If your DataFrame has strange column names like “Unnamed: 0”, you are probably using the wrong header row. Adjust the header parameter.

# Try different values to find the right row
for i in range(5):
    df_test = pd.read_excel("sales.xlsx", header=i, nrows=3)
    print(f"header={i}: {list(df_test.columns)}")

Memory Error on Large Files

If you run out of memory, switch to reading specific columns only or convert to CSV first.

Performance Comparison: read_excel vs Alternatives

The read_excel function is convenient but not always the fastest option. Here is how different approaches compare for a 100 MB Excel file.

Method Time Memory Flexibility
pandas read_excel ~30 sec High Full featured
openpyxl read_only + CSV convert ~20 sec Low Manual
pyxlsb (binary format) ~15 sec Medium Limited

For routine ETL jobs that run on a schedule, converting to CSV or Parquet first and then reading with pd.read_csv or pd.read_parquet in subsequent runs is significantly faster.

Bonus: Reading Google Sheets

If your Excel file is actually a Google Sheet, you can read it directly with pandas using the gspread library or by exporting a URL.

# Method 1: Export as CSV URL
csv_url = "https://docs.google.com/spreadsheets/d/YOUR_ID/export?format=csv"
df = pd.read_csv(csv_url)

# Method 2: Using gspread
import gspread
gc = gspread.service_account("credentials.json")
sh = gc.open("Your Sheet Name")
df = pd.DataFrame(sh.sheet1.get_all_records())

Summary

The pandas.read_excel() function is the workhorse for reading spreadsheet data in Python. You learned how to specify sheets by name or index, select only the columns you need, handle dates correctly, skip unwanted rows, deal with merged cells, process large files in chunks, and work with password-protected workbooks. The function has many arguments, and the key to mastering it is knowing which arguments apply to your specific file format. Keep this guide as a reference and tweak the parameters to match your actual data.

Frequently Asked Questions

What is the difference between read_excel and read_csv in pandas?

CSV files are plain text with comma-separated values. Excel files are binary spreadsheets that can contain multiple sheets, formatted cells, formulas, images, and more. Use read_csv for raw tabular data exports. Use read_excel when you need multi-sheet workbooks, formula results, or formatted data from spreadsheet tools.

How do I read only specific sheets from an Excel file?

Pass the sheet_name parameter with either the sheet name string or a zero-based sheet index.
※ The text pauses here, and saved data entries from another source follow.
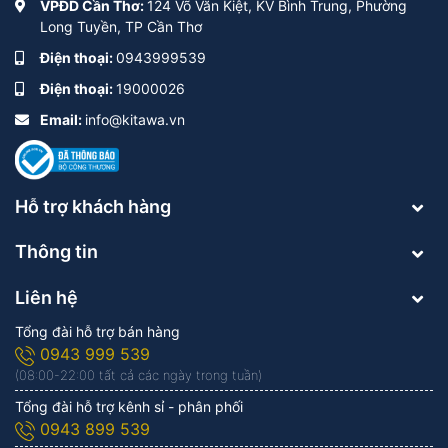
VPĐD Cần Thơ:
124 Võ Văn Kiệt, KV Bình Trung, Phường
Long Tuyền, TP Cần Thơ
Điện thoại:
0943999539
Điện thoại:
19000026
Email:
info@kitawa.vn
Hỗ trợ khách hàng
Thông tin
Liên hệ
Tổng đài hỗ trợ bán hàng
0943 999 539
(08:00-22:00 tất cả các ngày trong tuần)
Tổng đài hỗ trợ kênh sỉ - phân phối
0943 899 539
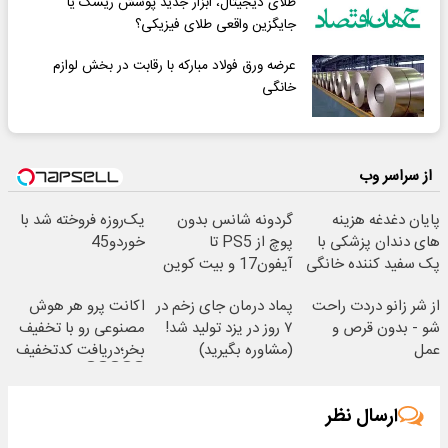
طلای دیجیتال، ابزار جدید پوشش ریسک یا
جایگزین واقعی طلای فیزیکی؟
عرضه ورق فولاد مبارکه با رقابت در بخش لوازم
خانگی
از سراسر وب
پایان دغدغه هزینه
گردونه شانس بدون
یک‌روزه فروخته شد با
های دندان پزشکی با
پوچ از PS5 تا
خوردو45
پک سفید کننده خانگی
آیفون17 و بیت کوین
🔥
از شر زانو دردت راحت
پماد درمان جای زخم در
اکانت پرو هر هوش
شو - بدون قرص و
۷ روز در یزد تولید شد!
مصنوعی رو با تخفیف
عمل
(مشاوره بگیرید)
بخر؛دریافت کدتخفیف
👇👇👇👇👇
ارسال نظر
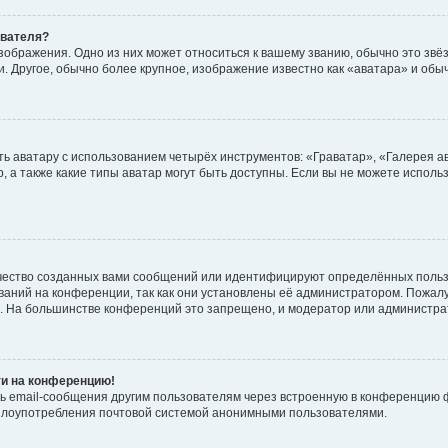
ователя?
зображения. Одно из них может относиться к вашему званию, обычно это звёзд
. Другое, обычно более крупное, изображение известно как «аватара» и обы
ь аватару с использованием четырёх инструментов: «Граватар», «Галерея а
, а также какие типы аватар могут быть доступны. Если вы не можете испол
чество созданных вами сообщений или идентифицируют определённых польз
аний на конференции, так как они установлены её администратором. Пожал
е. На большинстве конференций это запрещено, и модератор или администра
ти на конференцию!
ь email-сообщения другим пользователям через встроенную в конференцию ф
ь злоупотребления почтовой системой анонимными пользователями.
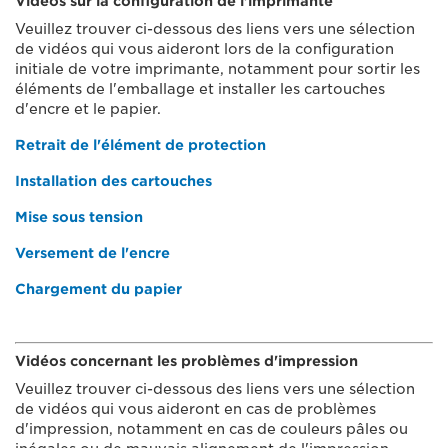
Vidéos sur la configuration de l'imprimante
Veuillez trouver ci-dessous des liens vers une sélection
de vidéos qui vous aideront lors de la configuration
initiale de votre imprimante, notamment pour sortir les
éléments de l'emballage et installer les cartouches
d'encre et le papier.
Retrait de l'élément de protection
Installation des cartouches
Mise sous tension
Versement de l'encre
Chargement du papier
Vidéos concernant les problèmes d'impression
Veuillez trouver ci-dessous des liens vers une sélection
de vidéos qui vous aideront en cas de problèmes
d'impression, notamment en cas de couleurs pâles ou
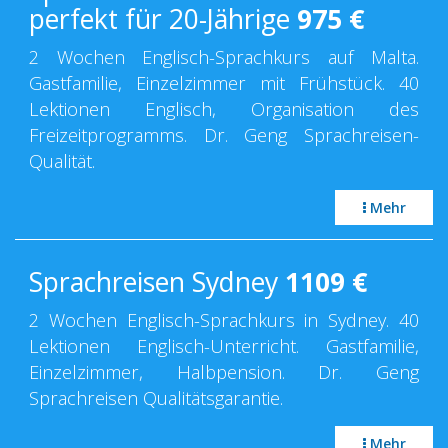
perfekt für 20-Jährige
975
€
2 Wochen Englisch-Sprachkurs auf Malta.
Gastfamilie, Einzelzimmer mit Frühstück. 40
Lektionen Englisch, Organisation des
Freizeitprogramms. Dr. Geng Sprachreisen-
Qualität.
Mehr
Sprachreisen Sydney
1109
€
2 Wochen Englisch-Sprachkurs in Sydney. 40
Lektionen Englisch-Unterricht. Gastfamilie,
Einzelzimmer, Halbpension. Dr. Geng
Sprachreisen Qualitätsgarantie.
Mehr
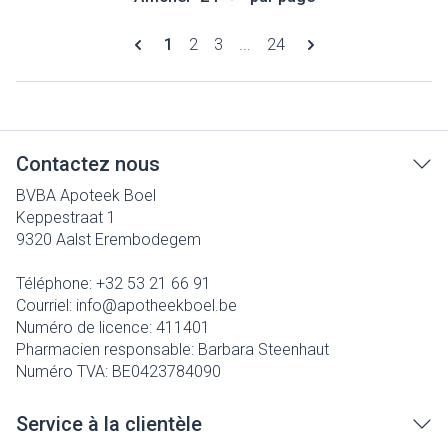
Pages
Vous lisez actuellement la page
Page
Page
Page
1
2
3
...
24
Contactez nous
BVBA Apoteek Boel
Keppestraat 1
9320
Aalst Erembodegem
Téléphone:
+32 53 21 66 91
Courriel:
info@
apotheekboel.be
Numéro de licence:
411401
Pharmacien responsable:
Barbara Steenhaut
Numéro TVA:
BE0423784090
Service à la clientèle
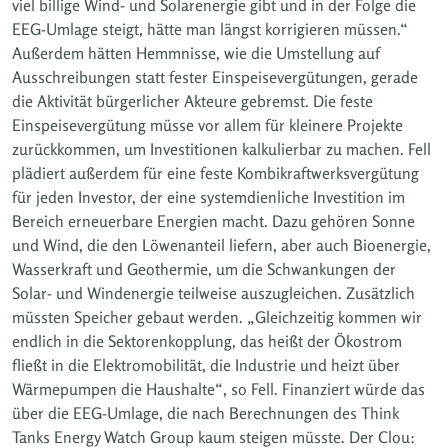
viel billige Wind- und Solarenergie gibt und in der Folge die
EEG-Umlage steigt, hätte man längst korrigieren müssen.“
Außerdem hätten Hemmnisse, wie die Umstellung auf
Ausschreibungen statt fester Einspeisevergütungen, gerade
die Aktivität bürgerlicher Akteure gebremst. Die feste
Einspeisevergütung müsse vor allem für kleinere Projekte
zurückkommen, um Investitionen kalkulierbar zu machen. Fell
plädiert außerdem für eine feste Kombikraftwerksvergütung
für jeden Investor, der eine systemdienliche Investition im
Bereich erneuerbare Energien macht. Dazu gehören Sonne
und Wind, die den Löwenanteil liefern, aber auch Bioenergie,
Wasserkraft und Geothermie, um die Schwankungen der
Solar- und Windenergie teilweise auszugleichen. Zusätzlich
müssten Speicher gebaut werden. „Gleichzeitig kommen wir
endlich in die Sektorenkopplung, das heißt der Ökostrom
fließt in die Elektromobilität, die Industrie und heizt über
Wärmepumpen die Haushalte“, so Fell. Finanziert würde das
über die EEG-Umlage, die nach Berechnungen des Think
Tanks Energy Watch Group kaum steigen müsste. Der Clou:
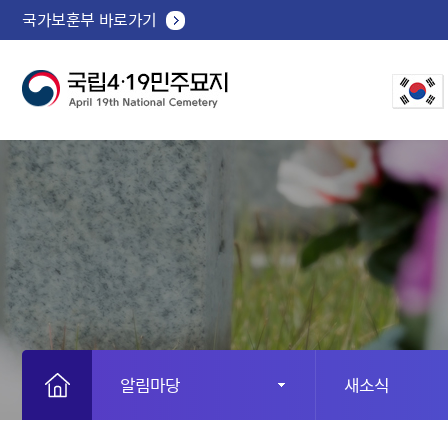
국가보훈부 바로가기
알림마당
새소식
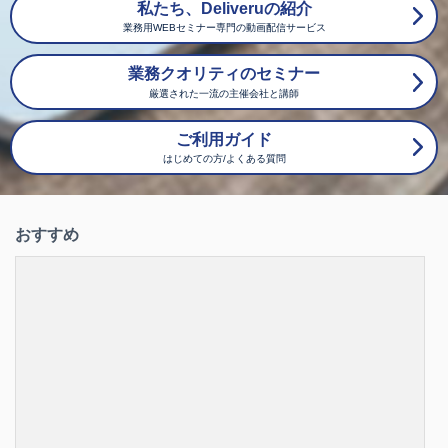
関する事例発表を行っております。
私たち、Deliveruの紹介
本年は、特別講演、企画セッション、一般事例発表、な
業務用WEBセミナー専門の動画配信サービス
らびに「日本品質奨励賞」の受賞報告講演会と充実した
プログラム構成で開催準備を進めております。
業務クオリティのセミナー
厳選された一流の主催会社と講師
企画セッションは、多方面の業界から時代にあった品質
経営に関する話題性のあるテーマの講演を計画してお
ご利用ガイド
り、いずれも、部課長、スタッフ、職組長、職場第一線
の方々全てにご満足いただける講演と思われます。
はじめての方/よくある質問
一般事例発表は、公募により厳選された改善活動を中心
とした内容で、日本を代表する企業からの発表を計画し
おすすめ
ています。
ぜひこの機会に本フォーラムに参加され、他業界、他社
の品質管理活動をベンチマークされることをお勧めいた
します。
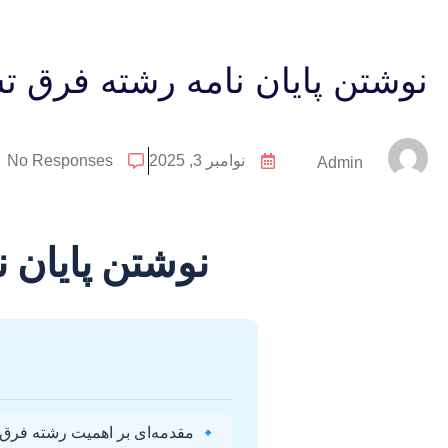
نوشتن پایان نامه رشته فرق ت
نوامبر 3, 2025
No Responses
Admin
نوشتن پایان 
🔹 مقدمه‌ای بر اهمیت رشته فرق 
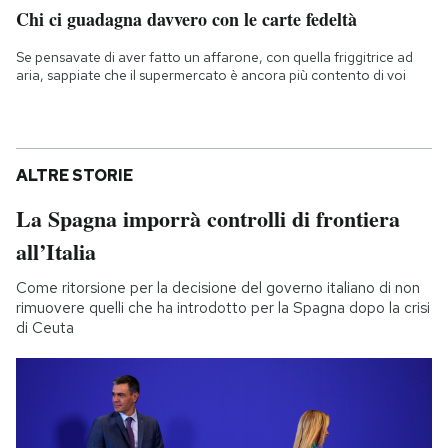
Chi ci guadagna davvero con le carte fedeltà
Se pensavate di aver fatto un affarone, con quella friggitrice ad
aria, sappiate che il supermercato è ancora più contento di voi
ALTRE STORIE
La Spagna imporrà controlli di frontiera
all’Italia
Come ritorsione per la decisione del governo italiano di non
rimuovere quelli che ha introdotto per la Spagna dopo la crisi
di Ceuta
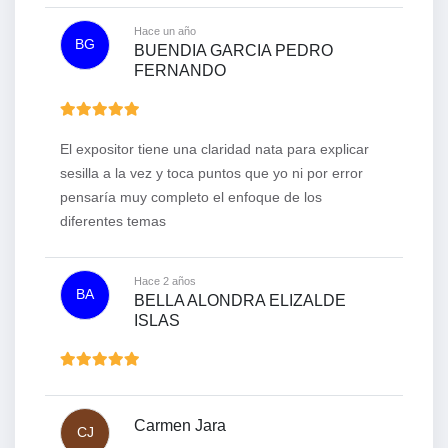
Hace un año
BG
BUENDIA GARCIA PEDRO
FERNANDO
El expositor tiene una claridad nata para explicar
sesilla a la vez y toca puntos que yo ni por error
pensaría muy completo el enfoque de los
diferentes temas
Hace 2 años
BA
BELLA ALONDRA ELIZALDE
ISLAS
Carmen Jara
CJ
To read multiple sheets, pass a list of names or indices.

Why is pandas reading my dates as numbers?

Excel stores dates as serial numbers. Use parse_dates=True or parse_dates=["ColumnName"] to let pandas convert them to datetime objects automatically.
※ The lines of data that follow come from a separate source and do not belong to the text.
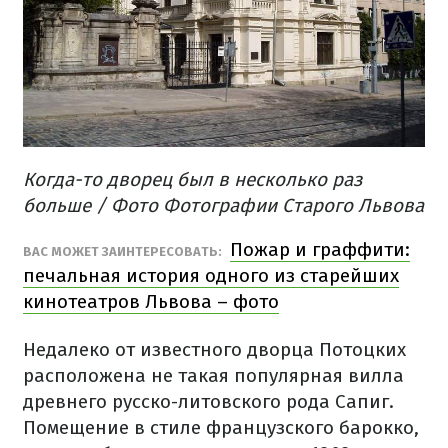
Когда-то дворец был в несколько раз
больше / Фото Фотографии Старого Львова
Пожар и граффити:
ВАС МОЖЕТ ЗАИНТЕРЕСОВАТЬ:
печальная история одного из старейших
кинотеатров Львова – фото
Недалеко от известного дворца Потоцких
расположена не такая популярная вилла
древнего русско-литовского рода Сапиг.
Помещение в стиле французского барокко,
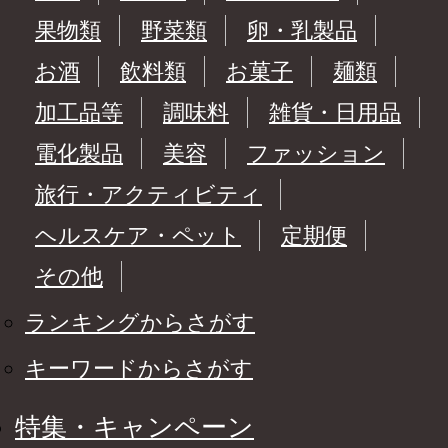
果物類
野菜類
卵・乳製品
お酒
飲料類
お菓子
麺類
加工品等
調味料
雑貨・日用品
電化製品
美容
ファッション
旅行・アクティビティ
ヘルスケア・ペット
定期便
その他
ランキングからさがす
キーワードからさがす
特集・キャンペーン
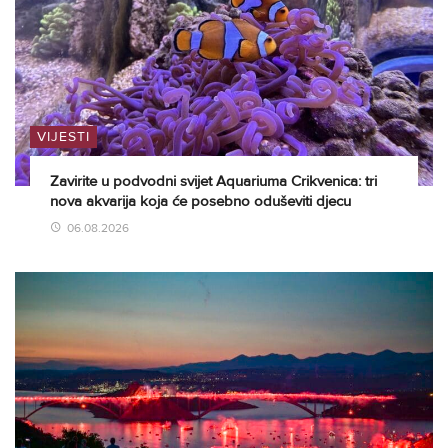
VIJESTI
Zavirite u podvodni svijet Aquariuma Crikvenica: tri
nova akvarija koja će posebno oduševiti djecu
06.08.2026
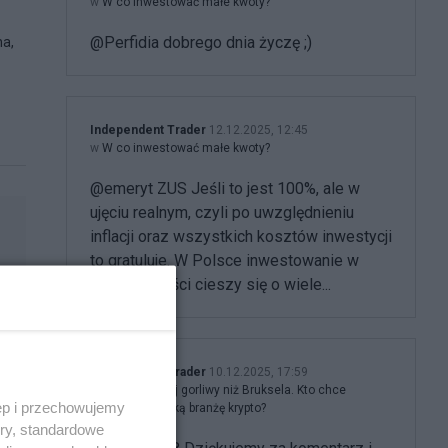
w
W co inwestować małe kwoty?
@Perfidia dobrego dnia życzę ;)
na,
Independent Trader
12.12.2025, 12:45
w
W co inwestować małe kwoty?
@emeryt ZUS Jeśli to jest 100%, ale w
ujęciu realnym, czyli po uwzględnieniu
inflacji oraz wszystkich kosztów inwestycji
to gratuluje. W Polsce inwestowanie w
nieruchomości cieszy się o wiele...
Independent Trader
10.12.2025, 17:59
w
Rząd bardziej gorliwy niż Bruksela. Kto chce
ęp i przechowujemy
zniszczyć polską branżę krypto?
ory, standardowe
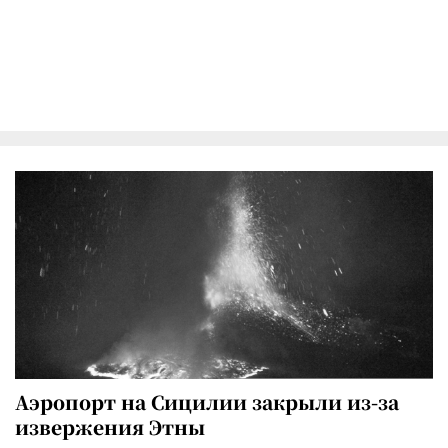
Аэропорт на Сицилии закрыли из-за
извержения Этны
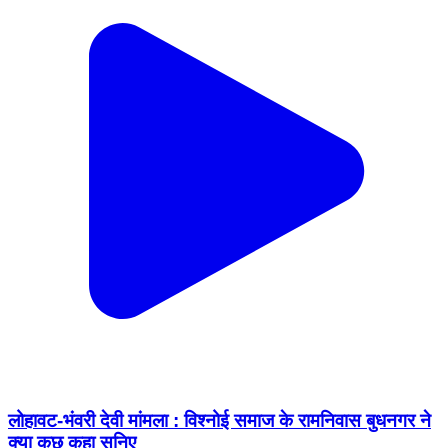
लोहावट-भंवरी देवी मांमला : विश्नोई समाज के रामनिवास बुधनगर ने
क्या कुछ कहा सुनिए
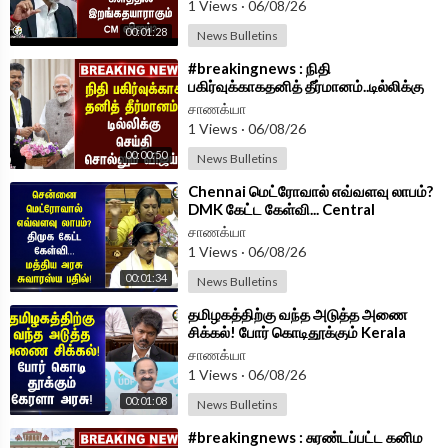
1 Views
·
06/08/26
Android App -
https://play.google.com/store/....apps/details?id=
00:01:28
News Bulletins
com.
⁣#breakingnews : நிதி
பகிர்வுக்காகதனித் தீர்மானம்..டில்லிக்கு
செய்தி சொல்லும் Vijay | TVK
சாணக்யா
Government
1 Views
·
06/08/26
00:00:50
News Bulletins
⁣Chennai மெட்ரோவால் எவ்வளவு லாபம்?
DMK கேட்ட கேள்வி... Central
Government சுவாரஸ்ய பதில்!
சாணக்யா
1 Views
·
06/08/26
00:01:34
News Bulletins
⁣தமிழகத்திற்கு வந்த அடுத்த அணை
சிக்கல்! போர் கொடிதூக்கும் Kerala
Government! | TVK Government
சாணக்யா
1 Views
·
06/08/26
00:01:08
News Bulletins
⁣#breakingnews : சுரண்டப்பட்ட கனிம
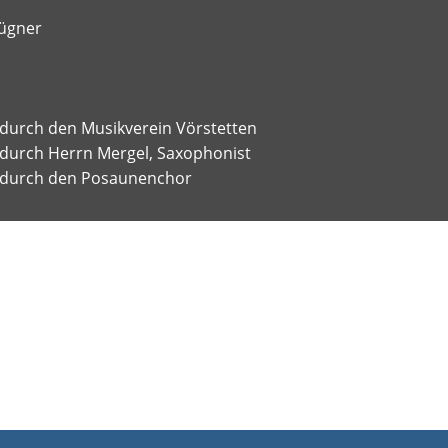
rügner
 durch den Musikverein Vörstetten
 durch Herrn Mergel, Saxophonist
g durch den Posaunenchor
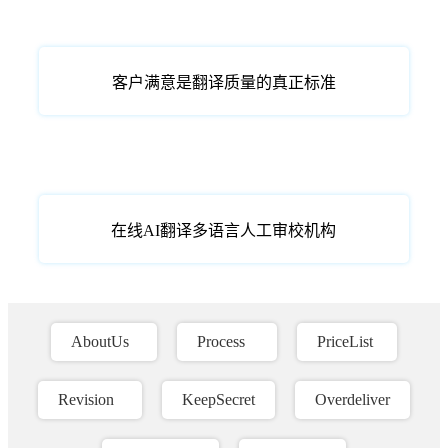
客户满意是翻译质量的真正标准
在线AI翻译多语言人工审校机构
AboutUs
Process
PriceList
Revision
KeepSecret
Overdeliver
How do I read a password-protected Excel file?

Pass the password parameter when using the openpyxl engine. Keep the password in an environment variable rather than hardcoding it in your script.
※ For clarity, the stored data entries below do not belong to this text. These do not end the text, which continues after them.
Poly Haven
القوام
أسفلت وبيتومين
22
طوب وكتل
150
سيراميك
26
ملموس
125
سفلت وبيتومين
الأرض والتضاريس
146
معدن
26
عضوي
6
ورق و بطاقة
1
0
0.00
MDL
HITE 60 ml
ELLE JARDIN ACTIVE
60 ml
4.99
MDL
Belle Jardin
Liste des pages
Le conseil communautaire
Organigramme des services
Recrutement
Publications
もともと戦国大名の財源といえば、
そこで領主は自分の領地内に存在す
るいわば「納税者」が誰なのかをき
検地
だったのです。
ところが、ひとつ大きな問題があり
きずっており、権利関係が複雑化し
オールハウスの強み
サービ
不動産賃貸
Can pandas read .xls files?

Yes. Install xlrd with pip install xlrd and pandas will read .xls files automatically using that engine.

How do I read a large Excel file without running out of memory?

Read specific columns with usecols, limit rows with nrows, or convert the file to CSV first using openpyxl in read-only mode, then process the CSV in chunks.